#### WHAT IS NEEDED
Write out all the entries word for word and omit any pictures.

#### Extracted page text data
*****

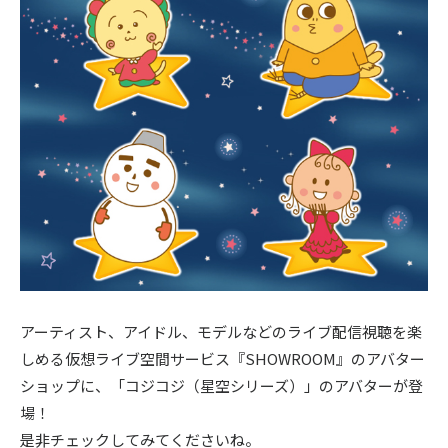
〒104-0061
東京都中央区銀座7丁目13番20号 銀座THビル5F
アーティスト、アイドル、モデルなどのライブ配信視聴を楽
しめる仮想ライブ空間サービス『SHOWROOM』のアバター
ショップに、「コジコジ（星空シリーズ）」のアバターが登
場！
是非チェックしてみてくださいね。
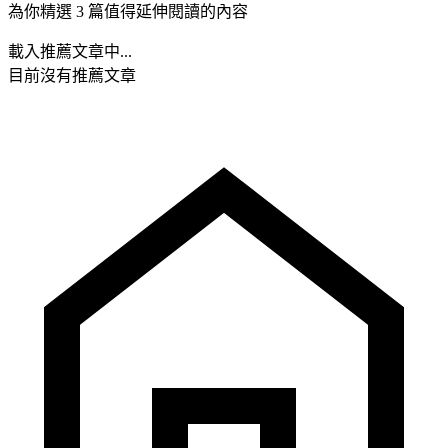
為你精選 3 篇值得延伸閱讀的內容
載入推薦文章中...
目前沒有推薦文章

*****

#### RESPONSE TO THIS TASK
〒104-0061
東京都中央区銀座7丁目13番20号 銀座THビル5F
アーティスト、アイドル、モデルなどのライブ配信視聴を楽
しめる仮想ライブ空間サービス『SHOWROOM』のアバター
ショップに、「コジコジ（星空シリーズ）」のアバターが登
場！
是非チェックしてみてくださいね。
為你精選 3 篇值得延伸閱讀的內容
載入推薦文章中...
目前沒有推薦文章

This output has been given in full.